There was more, but I do not want to write it and you would not want to read it. We talked about America and the European Union, and he did not know as much as I wanted him to, and I did not know as much as he wanted me to. So after a while a guard—not the cop I had before—came and took me to a cell.
It was not as bad as I expected, which was something Butch had promised over Danish and coffee, a nice cell. There were two bunks in it, but no other prisoner. Right away I figured there would be somebody shoved in with me pretty soon, and he would be a plant.
Do you want more? There was a little window with wire over it, low enough for me to look through. That was bad in winter until they put a cover over it, but when I got there the nights were pretty warm and it was not bad at all.
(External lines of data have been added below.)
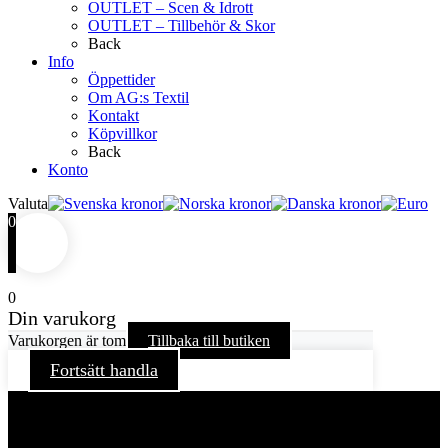
OUTLET – Scen & Idrott
OUTLET – Tillbehör & Skor
Back
Info
Öppettider
Om AG:s Textil
Kontakt
Köpvillkor
Back
Konto
Valuta
0
0
Din varukorg
Varukorgen är tom
Tillbaka till butiken
Fortsätt handla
There was a toilet and a washbowl, too. There was no hot water, but I used my hands and my shirttail for a washrag and cleaned up as well as I could, telling myself that if I ever saw Butch Bobokis again I would ask him for soap.
The bunk was better than the one in the old factory, and the blanket was wool. I was more than ready for both of them.
I slept all night and half the morning. Probably they had called the prisoners for breakfast, but I slept right through it. When I sat up, there was a big guy in my cell sitting on the other bunk and looking at me. So I told him, “Good morning,” in German.
He said, “I don’t suppose you understand English?” It was in English, and you could tell he had about given up hope by the sound of his voice.
I said, “Sure I do. Where you from?”
“Cincinnati. We call it the Queen City.” He sighed. “And I wish to God I was back there.”
We talked some more, and I found out that his name was Russ Rathaus and he was sixty-three. He looked quite a bit younger than that to me, maybe fifty or fifty-five tops.
“I had a neat little novelty business,” he said. “We made voodoo dolls and sold them all over the country. I don’t mean we dealt with customers direct. We wholesaled them to novelty shops, the kind of stores where they sell souvenirs and plates with the presidents on them. All that junk. My partner invented the process, and I bankrolled him, running the business out of my garage at first. You looked at me funny when I said voodoo dolls. I guess anybody would.”